_Instructions to follow_
Keep the images out while you retype all of the data exactly.

_Supplied data_
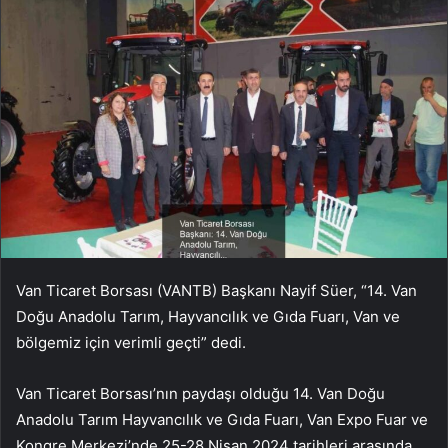
Van Ticaret Borsası (VANTB) Başkanı Nayif Süer, “14. Van
Doğu Anadolu Tarım, Hayvancılık ve Gıda Fuarı, Van ve
bölgemiz için verimli geçti” dedi.
Van Ticaret Borsası’nın paydaşı olduğu 14. Van Doğu
Anadolu Tarım Hayvancılık ve Gıda Fuarı, Van Expo Fuar ve
Kongre Merkezi’nde 25-28 Nisan 2024 tarihleri arasında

_Exercise result_
Van Ticaret Borsası (VANTB) Başkanı Nayif Süer, “14. Van
Doğu Anadolu Tarım, Hayvancılık ve Gıda Fuarı, Van ve
bölgemiz için verimli geçti” dedi.
Van Ticaret Borsası’nın paydaşı olduğu 14. Van Doğu
Anadolu Tarım Hayvancılık ve Gıda Fuarı, Van Expo Fuar ve
Kongre Merkezi’nde 25-28 Nisan 2024 tarihleri arasında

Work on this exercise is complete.